SOURCE RECORDS Start Marker
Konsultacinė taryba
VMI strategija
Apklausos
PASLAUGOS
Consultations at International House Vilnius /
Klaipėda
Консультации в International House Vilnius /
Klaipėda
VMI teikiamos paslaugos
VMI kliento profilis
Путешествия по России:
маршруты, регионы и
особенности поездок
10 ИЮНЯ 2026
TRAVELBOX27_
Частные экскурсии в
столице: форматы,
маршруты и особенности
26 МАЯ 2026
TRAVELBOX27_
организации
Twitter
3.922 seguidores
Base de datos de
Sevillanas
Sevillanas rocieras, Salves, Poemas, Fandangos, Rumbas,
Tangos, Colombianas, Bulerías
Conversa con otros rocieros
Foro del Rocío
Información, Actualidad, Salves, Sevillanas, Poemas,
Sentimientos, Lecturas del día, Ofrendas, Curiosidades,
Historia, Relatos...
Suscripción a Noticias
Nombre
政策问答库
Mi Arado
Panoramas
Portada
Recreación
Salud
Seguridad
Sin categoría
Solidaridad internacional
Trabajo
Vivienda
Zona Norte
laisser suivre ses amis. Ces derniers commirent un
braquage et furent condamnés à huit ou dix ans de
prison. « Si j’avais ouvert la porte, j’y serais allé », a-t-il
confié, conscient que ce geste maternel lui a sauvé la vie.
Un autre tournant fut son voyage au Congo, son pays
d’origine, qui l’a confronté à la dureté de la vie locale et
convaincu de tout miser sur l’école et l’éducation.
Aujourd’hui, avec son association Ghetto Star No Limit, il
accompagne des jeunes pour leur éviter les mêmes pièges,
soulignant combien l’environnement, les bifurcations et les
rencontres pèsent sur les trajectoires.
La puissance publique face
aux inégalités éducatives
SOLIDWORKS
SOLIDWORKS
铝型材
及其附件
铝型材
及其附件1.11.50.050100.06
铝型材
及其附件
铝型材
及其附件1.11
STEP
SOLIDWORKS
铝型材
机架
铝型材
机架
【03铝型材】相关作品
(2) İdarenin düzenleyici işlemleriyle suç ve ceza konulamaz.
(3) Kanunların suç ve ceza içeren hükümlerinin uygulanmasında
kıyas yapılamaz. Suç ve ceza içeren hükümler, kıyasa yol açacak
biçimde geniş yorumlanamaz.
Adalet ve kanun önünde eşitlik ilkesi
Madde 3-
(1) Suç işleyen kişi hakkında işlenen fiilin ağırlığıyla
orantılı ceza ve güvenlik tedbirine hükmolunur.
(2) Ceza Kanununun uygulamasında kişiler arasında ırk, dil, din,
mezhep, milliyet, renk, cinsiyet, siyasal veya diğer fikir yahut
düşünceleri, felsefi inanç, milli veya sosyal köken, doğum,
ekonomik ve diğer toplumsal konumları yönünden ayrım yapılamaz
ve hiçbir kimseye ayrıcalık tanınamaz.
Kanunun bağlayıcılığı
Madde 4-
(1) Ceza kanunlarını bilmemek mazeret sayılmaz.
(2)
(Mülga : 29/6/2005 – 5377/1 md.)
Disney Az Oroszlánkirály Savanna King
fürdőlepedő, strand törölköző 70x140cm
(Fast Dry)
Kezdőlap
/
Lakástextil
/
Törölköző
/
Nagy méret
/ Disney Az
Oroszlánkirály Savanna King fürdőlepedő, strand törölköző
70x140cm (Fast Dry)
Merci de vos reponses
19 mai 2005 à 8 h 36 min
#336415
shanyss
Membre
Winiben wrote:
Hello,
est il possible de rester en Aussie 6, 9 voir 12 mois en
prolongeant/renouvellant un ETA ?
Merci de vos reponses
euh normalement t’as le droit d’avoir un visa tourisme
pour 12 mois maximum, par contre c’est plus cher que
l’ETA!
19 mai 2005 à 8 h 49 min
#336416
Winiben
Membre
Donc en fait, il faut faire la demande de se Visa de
SOURCE RECORDS End Marker
**WHAT TO PRODUCE**
All lines from the first line of the listing above through the line containing "accompagne des jeunes" are to be retyped exactly. Leave out any other line.

**ANSWER SPACE**
Konsultacinė taryba
VMI strategija
Apklausos
PASLAUGOS
Consultations at International House Vilnius /
Klaipėda
Консультации в International House Vilnius /
Klaipėda
VMI teikiamos paslaugos
VMI kliento profilis
Путешествия по России:
маршруты, регионы и
особенности поездок
10 ИЮНЯ 2026
TRAVELBOX27_
Частные экскурсии в
столице: форматы,
маршруты и особенности
26 МАЯ 2026
TRAVELBOX27_
организации
Twitter
3.922 seguidores
Base de datos de
Sevillanas
Sevillanas rocieras, Salves, Poemas, Fandangos, Rumbas,
Tangos, Colombianas, Bulerías
Conversa con otros rocieros
Foro del Rocío
Información, Actualidad, Salves, Sevillanas, Poemas,
Sentimientos, Lecturas del día, Ofrendas, Curiosidades,
Historia, Relatos...
Suscripción a Noticias
Nombre
政策问答库
Mi Arado
Panoramas
Portada
Recreación
Salud
Seguridad
Sin categoría
Solidaridad internacional
Trabajo
Vivienda
Zona Norte
laisser suivre ses amis. Ces derniers commirent un
braquage et furent condamnés à huit ou dix ans de
prison. « Si j’avais ouvert la porte, j’y serais allé », a-t-il
confié, conscient que ce geste maternel lui a sauvé la vie.
Un autre tournant fut son voyage au Congo, son pays
d’origine, qui l’a confronté à la dureté de la vie locale et
convaincu de tout miser sur l’école et l’éducation.
Aujourd’hui, avec son association Ghetto Star No Limit, il
accompagne des jeunes pour leur éviter les mêmes pièges,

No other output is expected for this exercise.